* EXTRACTED RECORDS
● ● ● ● ● ● ●

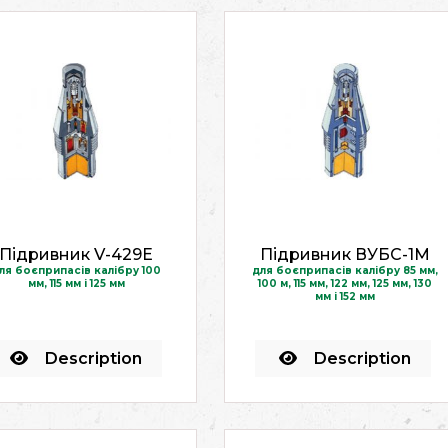
Підривник V-429E
Підривник ВУБС-1М
ля боєприпасів калібру 100
для боєприпасів калібру 85 мм,
мм, 115 мм і 125 мм
100 м, 115 мм, 122 мм, 125 мм, 130
мм і 152 мм
Description
Description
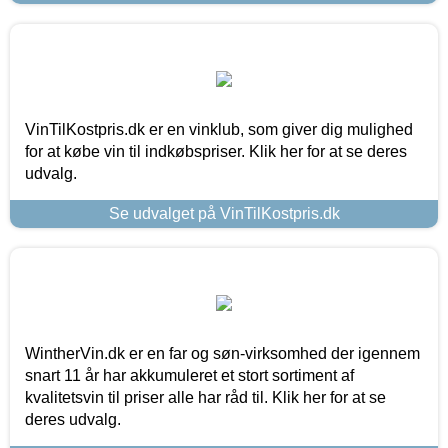
VinTilKostpris.dk er en vinklub, som giver dig mulighed
for at købe vin til indkøbspriser. Klik her for at se deres
udvalg.
Se udvalget på VinTilKostpris.dk
WintherVin.dk er en far og søn-virksomhed der igennem
snart 11 år har akkumuleret et stort sortiment af
kvalitetsvin til priser alle har råd til. Klik her for at se
deres udvalg.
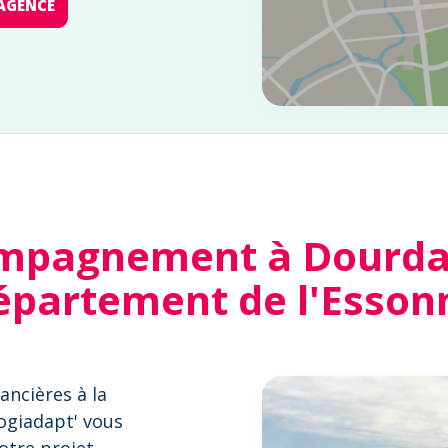
AGENCE
mpagnement à Dourdan
épartement de l'Esson
ancières à la
Logiadapt' vous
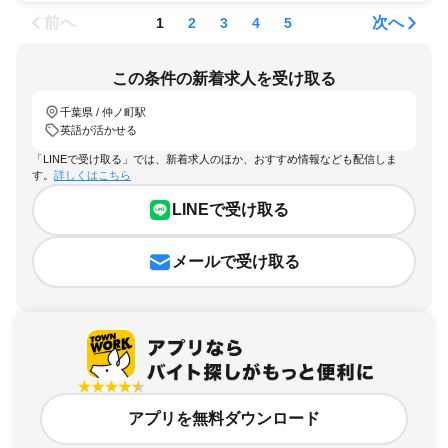
前へ
次へ
1
2
3
4
5
この条件の新着求人を受け取る
千葉県 / 仲ノ町駅
英語が活かせる
「LINEで受け取る」では、新着求人のほか、おすすめ情報なども配信しま
す。
詳しくはこちら
LINEで受け取る
メールで受け取る
アプリを無料ダウンロード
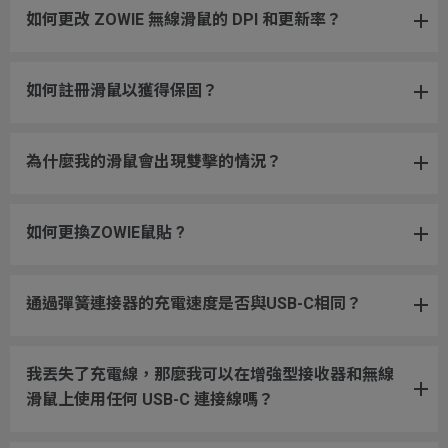
如何更改 ZOWIE 無線滑鼠的 DPI 和更新率？
如何註冊滑鼠以獲得保固？
為什麼我的滑鼠會出現雙擊的情況？
如何更換ZOWIE鼠貼 ?
通過彈簧連接器的充電速度是否與USB-C相同？
我丟失了充電線，那麼我可以在增強型接收器和無線
滑鼠上使用任何 USB-C 連接線嗎？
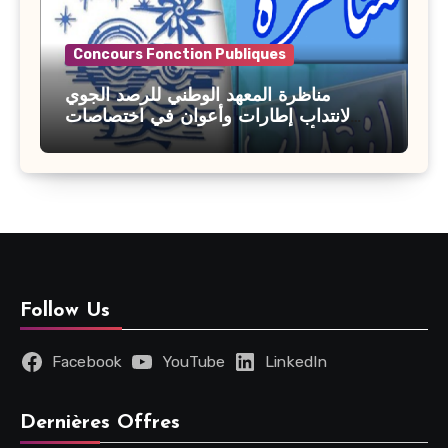
Concours Fonction Publiques
مناظرة المعهد الوطني للرصد الجوي
لانتداب إطارات وأعوان في اختصاصات
مختلفة : أخر اجل للترشح 27 جويلية 2026
Follow Us
Facebook
YouTube
LinkedIn
Dernières Offres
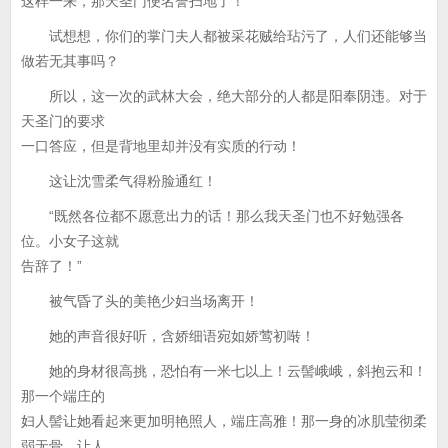
这样一来，那天圣门便名誉扫地了！
试想想，你们的掌门夫人都被采花贼给玷污了，人们还能够当
做若无其事吗？
所以，这一次的武林大会，绝大部分的人都是阳奉阴违。对于
天圣门的要求
一口答应，但是背地里却并没有实质的行动！
这让沈雪柔气得粉脸通红！
“既然各位都不愿意出力的话！那么我天圣门也不好勉强各
位。小女子这就
告辞了！”
被气昏了头的美艳少妇当场离开！
她的声音很好听，含娇细语宛如娇莺初啭！
她的身材很高挑，恐怕有一米七以上！云髻峨峨，斜抱云和！
那一个端庄的
妇人髻让她看起来更加明艳照人，端庄高雅！那一身的冰肌莹彻柔
弱无骨，让人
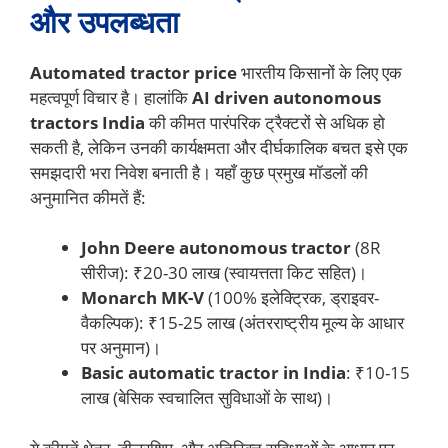
और उपलब्धता
Automated tractor price
भारतीय किसानों के लिए एक
महत्वपूर्ण विचार है। हालांकि
AI driven autonomous
tractors India
की कीमत पारंपरिक ट्रैक्टरों से अधिक हो
सकती है, लेकिन उनकी कार्यक्षमता और दीर्घकालिक बचत इसे एक
समझदारी भरा निवेश बनाती है। यहाँ कुछ प्रमुख मॉडलों की
अनुमानित कीमतें हैं:
John Deere autonomous tractor
(8R
सीरीज): ₹20-30 लाख (स्वायत्तता किट सहित)।
Monarch MK-V
(100% इलेक्ट्रिक, ड्राइवर-
वैकल्पिक): ₹15-25 लाख (अंतरराष्ट्रीय मूल्य के आधार
पर अनुमान)।
Basic automatic tractor in India
: ₹10-15
लाख (बेसिक स्वचालित सुविधाओं के साथ)।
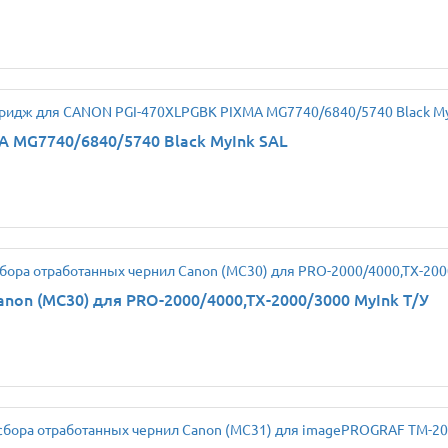
 MG7740/6840/5740 Black MyInk SAL
non (MC30) для PRO-2000/4000,TX-2000/3000 MyInk Т/У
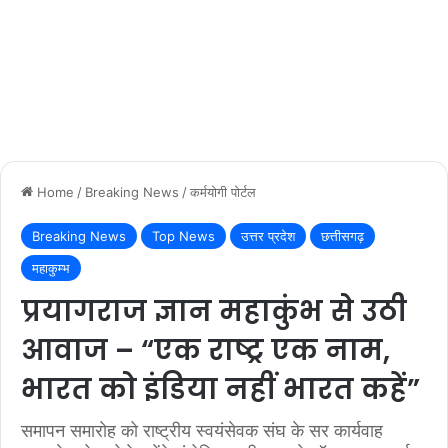
Home
/
Breaking News
/
कर्मयोगी पोर्टल
Breaking News
Top News
उत्तर प्रदेश
छत्तीसगढ़
महाकुम्भ
प्रयागराज ज्ञान महाकुंभ से उठी
आवाज – “एक राष्ट्र एक नाम,
भारत को इंडिया नहीं भारत कहें”
समापन समारोह को राष्ट्रीय स्वयंसेवक संघ के सर कार्यवाह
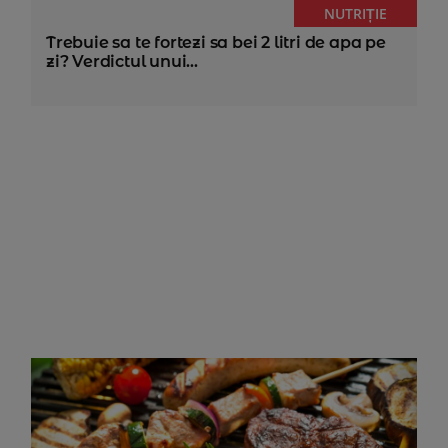
NUTRIȚIE
Trebuie sa te fortezi sa bei 2 litri de apa pe
zi? Verdictul unui...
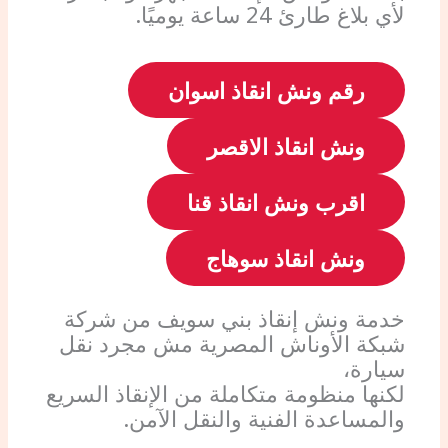
لأي بلاغ طارئ 24 ساعة يوميًا.
رقم ونش انقاذ اسوان
ونش انقاذ الاقصر
اقرب ونش انقاذ قنا
ونش انقاذ سوهاج
خدمة ونش إنقاذ بني سويف من شركة
شبكة الأوناش المصرية مش مجرد نقل
سيارة،
لكنها منظومة متكاملة من الإنقاذ السريع
والمساعدة الفنية والنقل الآمن.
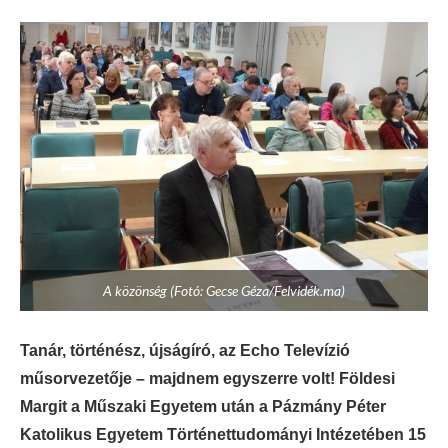
A közönség (Fotó: Gecse Géza/Felvidék.ma)
Tanár, történész, újságíró, az Echo Televízió
műsorvezetője – majdnem egyszerre volt! Földesi
Margit a Műszaki Egyetem után a Pázmány Péter
Katolikus Egyetem Történettudományi Intézetében 15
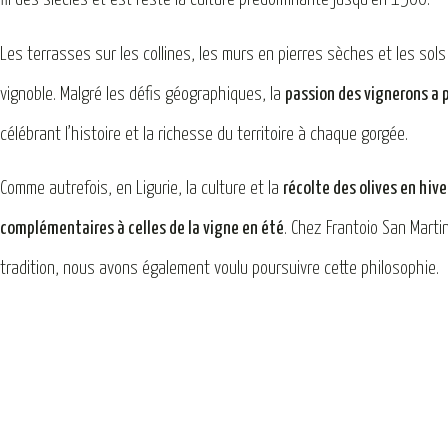
Les terrasses sur les collines, les murs en pierres sèches et les sols
vignoble. Malgré les défis géographiques, la
passion des vignerons a 
célébrant l’histoire et la richesse du territoire à chaque gorgée.
Comme autrefois, en Ligurie, la culture et la
récolte des olives en hiv
complémentaires à celles de la vigne en été
. Chez Frantoio San Marti
tradition, nous avons également voulu poursuivre cette philosophie.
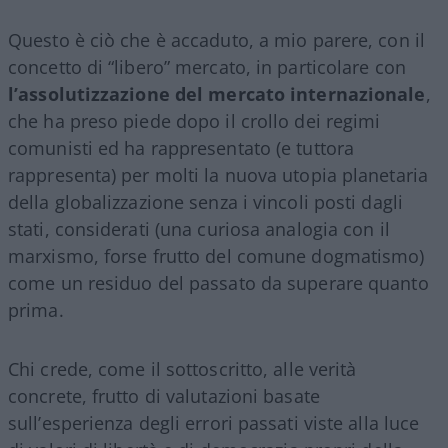
Questo è ciò che è accaduto, a mio parere, con il
concetto di “libero” mercato, in particolare con
l’assolutizzazione del mercato internazionale
,
che ha preso piede dopo il crollo dei regimi
comunisti ed ha rappresentato (e tuttora
rappresenta) per molti la nuova utopia planetaria
della globalizzazione senza i vincoli posti dagli
stati, considerati (una curiosa analogia con il
marxismo, forse frutto del comune dogmatismo)
come un residuo del passato da superare quanto
prima.
Chi crede, come il sottoscritto, alle verità
concrete, frutto di valutazioni basate
sull’esperienza degli errori passati viste alla luce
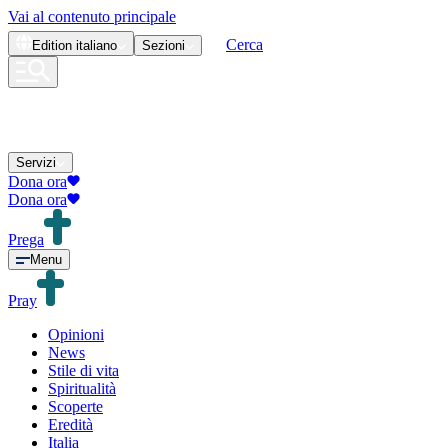
Vai al contenuto principale
Cerca
Edition
italiano
Sezioni
Servizi
Dona ora
Dona ora
Prega
Menu
Pray
Opinioni
News
Stile di vita
Spiritualità
Scoperte
Eredità
Italia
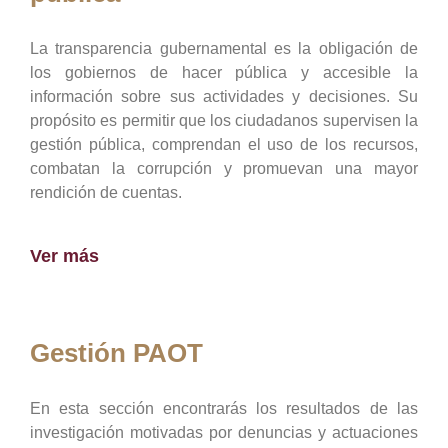
La transparencia gubernamental es la obligación de
los gobiernos de hacer pública y accesible la
información sobre sus actividades y decisiones. Su
propósito es permitir que los ciudadanos supervisen la
gestión pública, comprendan el uso de los recursos,
combatan la corrupción y promuevan una mayor
rendición de cuentas.
Ver más
Gestión PAOT
En esta sección encontrarás los resultados de las
investigación motivadas por denuncias y actuaciones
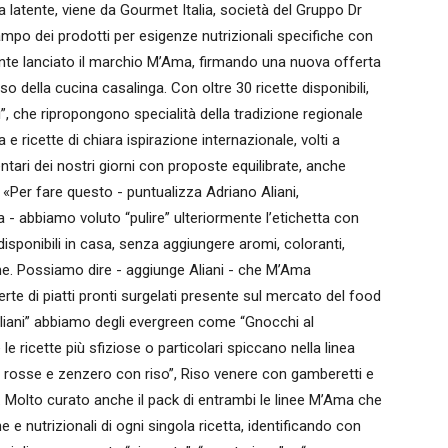
latente, viene da Gourmet Italia, società del Gruppo Dr
ampo dei prodotti per esigenze nutrizionali specifiche con
nte lanciato il marchio M’Ama, firmando una nuova offerta
o della cucina casalinga. Con oltre 30 ricette disponibili,
ni”, che ripropongono specialità della tradizione regionale
za e ricette di chiara ispirazione internazionale, volti a
ntari dei nostri giorni con proposte equilibrate, anche
 «Per fare questo - puntualizza Adriano Aliani,
a - abbiamo voluto “pulire” ulteriormente l’etichetta con
 disponibili in casa, senza aggiungere aromi, coloranti,
me. Possiamo dire - aggiunge Aliani - che M’Ama
erte di piatti pronti surgelati presente sul mercato del food
 Italiani” abbiamo degli evergreen come “Gnocchi al
ricette più sfiziose o particolari spiccano nella linea
 rosse e zenzero con riso”, Riso venere con gamberetti e
 Molto curato anche il pack di entrambi le linee M’Ama che
 e nutrizionali di ogni singola ricetta, identificando con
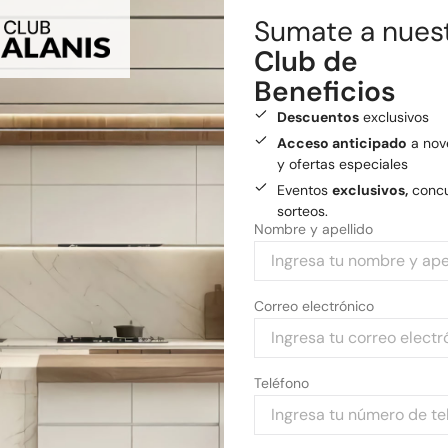
Sumate a nues
Realizamos envíos a todo el
Club de
Envío gratis
a General
Beneficios
Medios de pago
Descuentos
exclusivos
Pagá tu compra con tarjetas 
Acceso anticipado
a nov
y ofertas especiales
Eventos
exclusivos,
concu
sorteos.
Nombre y apellido
Correo electrónico
Teléfono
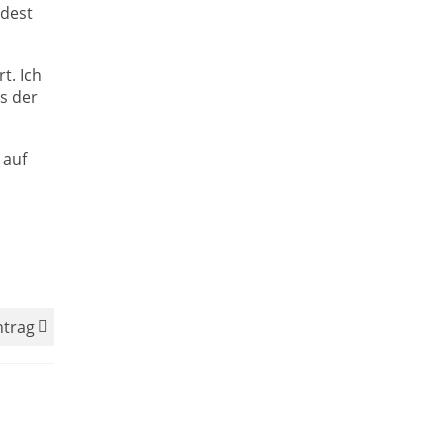
ndest
t. Ich
s der
 auf
ntrag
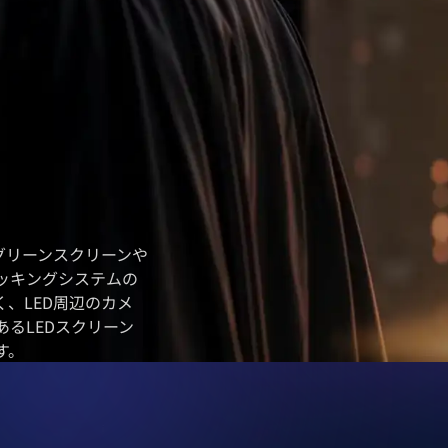
グリーンスクリーンや
ッキングシステムの
、LED周辺のカメ
るLEDスクリーン
す。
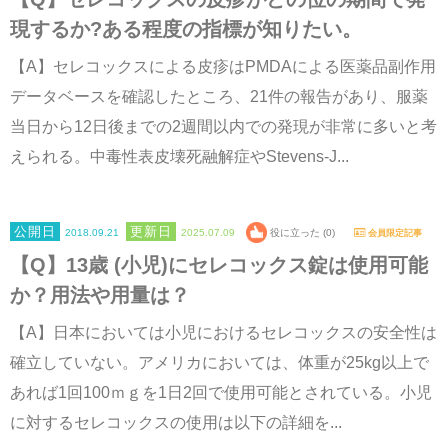
現するか?ある程度の指標が知りたい。
【A】セレコックスによる皮疹はPMDAによる医薬品副作用
データベースを確認したところ、21件の報告があり、服薬
当日から12日後までの2週間以内での発現が非常に多いと考
えられる。中毒性表皮壊死融解症やStevens-J...
2018.09.21
2025.07.09
役に立った (0)
会員限定記事
【Q】13歳 (小児)にセレコックス錠は使用可能
か？用法や用量は？
【A】日本においては小児におけるセレコックスの安全性は
確立していない。アメリカにおいては、体重が25kg以上で
あれば1回100ｍｇを1日2回で使用可能とされている。小児
に対するセレコックスの使用は以下の詳細を...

● ● ● ● ● ● ●

* THE PROBLEM
Please reproduce, word for word, every line from the first line of the records above through the line containing "VinTilKostpris.dk er en", and leave out the pictures.

* RESPONSE TO THIS TASK
Підривник V-429E
Підривник ВУБС-1М
ля боєприпасів калібру 100
для боєприпасів калібру 85 мм,
мм, 115 мм і 125 мм
100 м, 115 мм, 122 мм, 125 мм, 130
мм і 152 мм
Description
Description
VinTilKostpris.dk er en vinklub, som giver dig mulighed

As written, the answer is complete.